Doppler indexes of left ventricular systolic and diastolic function in relation to haemodynamic load components in a general population.

Author information

1
Research Unit Hypertension and Cardiovascular Epidemiology, KU Leuven Department of Cardiovascular Sciences, University of Leuven, Belgium.
2
Division of Internal Medicine, Department of Hypertension, University Medical Centre Ljubljana, Slovenia.
3
Department of Pathophysiology, Centre of Nephrology, Universidad de la República, Montevideo, Uruguay.
4
Division of Cardiovascular Imaging and Dynamics, Department of Cardiovascular Sciences, University of Leuven, Belgium.

Abstract

BACKGROUND:

The contribution of central pulsatility to left ventricular (LV) dysfunction might be mediated by the haemodynamic loads of forward (Pf) and backward (Pb) pulse waves.

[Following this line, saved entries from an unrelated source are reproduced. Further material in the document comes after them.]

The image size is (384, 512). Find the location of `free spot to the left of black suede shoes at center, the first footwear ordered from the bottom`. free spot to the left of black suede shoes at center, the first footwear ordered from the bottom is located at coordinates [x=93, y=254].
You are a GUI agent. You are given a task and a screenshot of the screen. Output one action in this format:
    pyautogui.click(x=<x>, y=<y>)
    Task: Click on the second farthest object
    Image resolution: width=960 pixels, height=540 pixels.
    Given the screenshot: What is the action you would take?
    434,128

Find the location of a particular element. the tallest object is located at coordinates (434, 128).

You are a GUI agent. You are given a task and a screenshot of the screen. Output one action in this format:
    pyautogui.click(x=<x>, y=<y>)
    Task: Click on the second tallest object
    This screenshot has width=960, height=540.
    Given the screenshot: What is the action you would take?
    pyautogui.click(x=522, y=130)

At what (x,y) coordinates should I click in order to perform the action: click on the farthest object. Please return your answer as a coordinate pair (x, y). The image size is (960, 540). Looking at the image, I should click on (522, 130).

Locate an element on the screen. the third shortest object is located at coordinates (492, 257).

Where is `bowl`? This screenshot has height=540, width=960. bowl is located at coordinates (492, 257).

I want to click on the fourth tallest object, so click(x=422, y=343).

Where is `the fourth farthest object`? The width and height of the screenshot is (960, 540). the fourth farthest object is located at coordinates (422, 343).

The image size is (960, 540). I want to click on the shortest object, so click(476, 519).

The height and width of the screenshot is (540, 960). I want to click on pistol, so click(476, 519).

We investigated the relation between echocardiographic indexes of LV function and pulsatile loads derived by wave separation analysis (WSA).

METHODS:

In 755 participants, we assessed LV dimensions, transmitral blood flow and mitral annular tissue velocities. We derived central pulse pressure (cPP) from radial tonometric recordings and calculated Pf, Pb and their ratio (reflection magnitude) using an automated, pressure-based WSA algorithm. Despite good quality recordings, WSA failed to derive Pf and Pb in 139 participants (18.4%), in particular in older women with unfavourable haemodynamics. Thus, our analysis included 616 participants (46.1% women; mean age, 49.2 years).

RESULTS:

Age and age explained most of the variance in cPP (36.9%), Pf (18.6%), Pb (41.5%) and reflection magnitude (36.7%; P < 0.0001) and altered the direct correlation between Pf and Pb (Pint < 0.0001). Haemodynamic loads were independently associated with sex, BMI, heart rate, mean arterial pressure, history of diabetes and use of antihypertensive drugs. In multivariable-adjusted analyses, transmitral velocities and E/e' ratio increased with higher cPP, Pf and Pb in men and women. We also observed an age-dependent association of LV radial strain with cPP, Pf and Pb.

CONCLUSION:

The commercial WSA algorithm holds limited clinical utility given its low feasibility in older participants with unfavourable haemodynamics. LV function indexes were similarly associated with Pf and Pb, favouring the use of the composite cPP for prediction of LV dysfunction.